Если говорить об общих впечатлениях от молодой поэзии, то они такие. Вся она вращается только вокруг сугубо личных переживаний, она практически потеряла свое крупнейшее русское качество – социальную наполненность. Вместе с этим уходит и жесткость формы, а это в свою очередь не позволяет поэзии выработать свои легкозапоминающиеся формулировки: «Мой дядя самых честных правил». А с понижением уровня поэзии, резко понизился и уровень читателей, а в данном случае – слушателей. Такие раздавались любострастные подхихикивания при каждом скаберзном слове! Упал уровень восприятия поэзии. В связи с этим такой эпизод (до сих пор не могу понять, зондаж ли это молодой командой Швыдкова восприятия публики или подыгрывание самым низким ее инстинктам). В середине всего шоу, кстати, его придумывал Кирилл Серебенников; здесь был экран с ползущим абстрактным изображением, какие-то музыкальные штрихи: так вот вышел – я так и не понял, сам ли автор или актер – некий человек явно еврейского вида с всклоченными черными волосами и бородой, и принялся читать невероятную похабщину. Зал был в восторге, хотя не уверен, что весь. По крайней мере, Максим, для которого поэзия дело жизни, встал и, протиснувшись через ряды, – ушел. Потом он сорок пять минут ждал меня в вестибюле.

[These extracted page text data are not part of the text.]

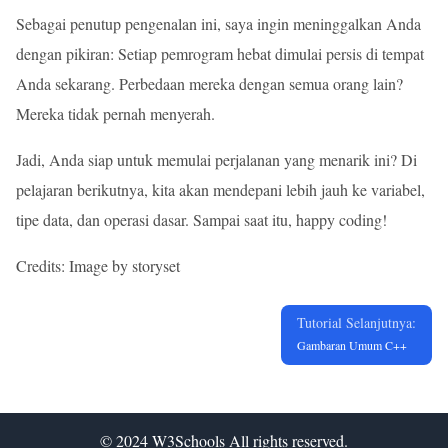
Sebagai penutup pengenalan ini, saya ingin meninggalkan Anda
dengan pikiran: Setiap pemrogram hebat dimulai persis di tempat
Anda sekarang. Perbedaan mereka dengan semua orang lain?
Mereka tidak pernah menyerah.
Jadi, Anda siap untuk memulai perjalanan yang menarik ini? Di
pelajaran berikutnya, kita akan mendepani lebih jauh ke variabel,
tipe data, dan operasi dasar. Sampai saat itu, happy coding!
Credits: Image by storyset
Tutorial Selanjutnya:
Gambaran Umum C++
© 2024
W3Schools
All rights reserved.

На вечер пришел с рукой на перевязи, ели двигаясь, Андрей Вознесенский. Удивило, что он выслушал весь этот парнографический бред, и в конце «100 минут поэзии» прочитал какое-то невнятное стихотворение про Марлена Хуциева, поигрывая именем Марлен в разных словообразованиях.
Семинар пришлось начать на полчаса раньше, потому что на три был назначен экспертный совет по наградам. На этот раз он шел целых два часа, но сделано было много. Я полагаю, что заслуга Паши Слободкина и моя, что совет не запал на молчаливое согласие, а занялся настоящим исследованием. Так приятно повышать кое-когда статус награды! Однако чаще спотыкались о суждения быстрых и самоуверенных людей. Юрий Мифодьевич Соломин приводил примеры чудовищного бюрократизма. Скажем, в представлении на Э. Быстрицкую оказалась странная ошибка: ее стаж в театре и кино не 42 года, а 41 год и 8 месяцев. Документ не визируется. Это может, оказывается, повлиять на прохождение документа о награде. Чушь какая-то…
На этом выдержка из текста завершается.